Suppose that a photograph has surfaced under dubious circumstances, raising the question of where it was really taken. One potential solution, cross-view image geolocalization (CVIG), is the process of geolocating an outdoor photograph by comparing it to satellite imagery of possible locations. Deep learning approaches to CVIG could ultimately provide a valuable tool for investigative journalists and others who need to assess the veracity of photograph-supported claims.

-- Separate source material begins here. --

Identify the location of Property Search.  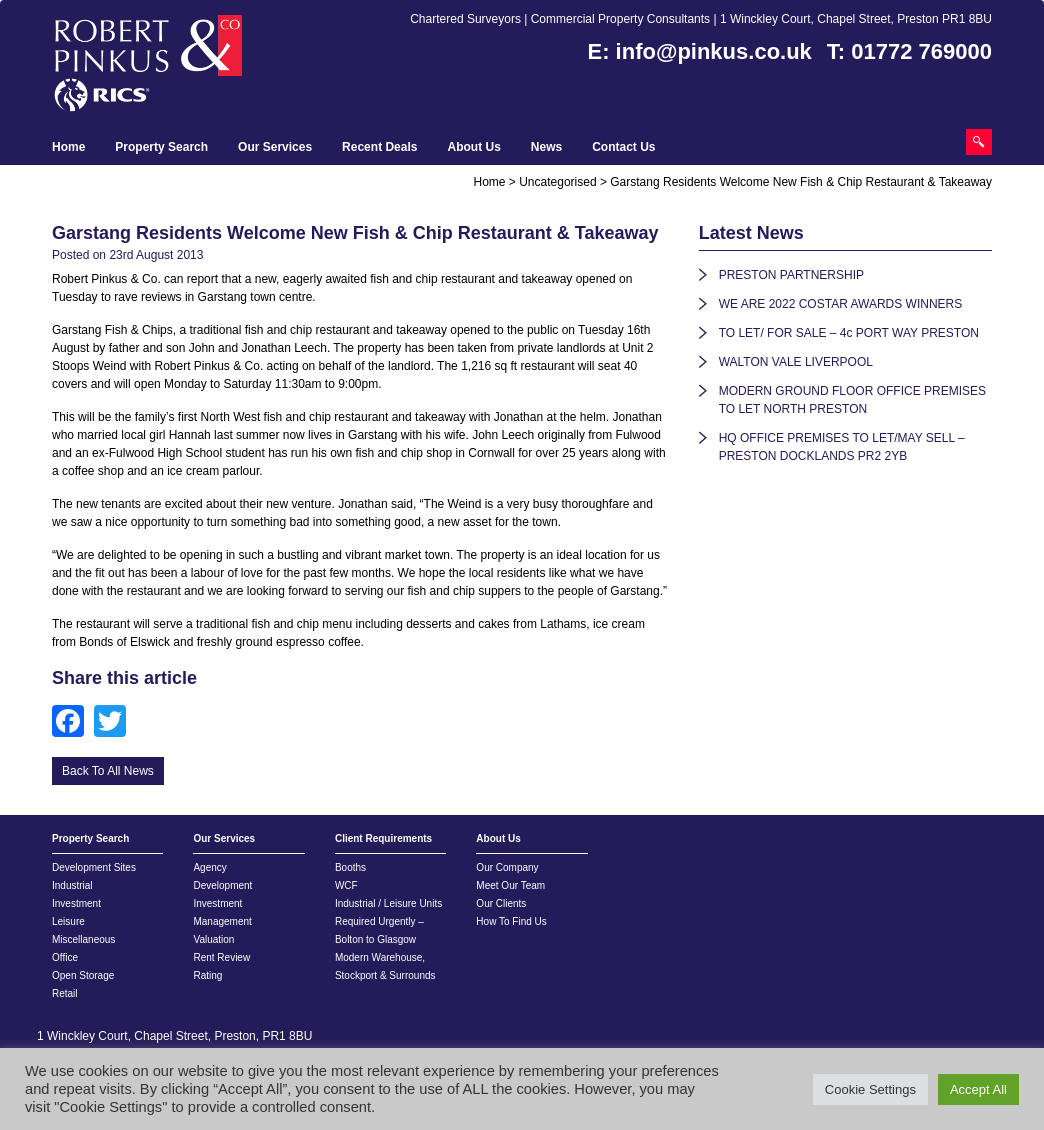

The Where in the World (WITW) project touched on each major component of CVIG deep learning. First, this effort produced a novel dataset for deep learning with CVIG. The dataset is unique in its use of real-world photographs drawn from urban environments on five continents. Furthermore, a CVIG deep learning model was developed incorporating state-of-the-art techniques. It was shown that geolocating real-world photographs is a much more difficult task than geolocating simple panoramas. With the model as a testbed, numerous algorithmic and data quality approaches were evaluated to see what improved model performance and what didn’t.
Further insights into CVIG model behavior were gleaned by developing a geospatial data visualization method, quantifying the effects of dataset characteristics, and assessing the impact of training dataset size. By using the WITW dataset in concert with the WITW model implementation, different aspects of model performance were analyzed to better understand the strengths and weaknesses of current CVIG capabilities.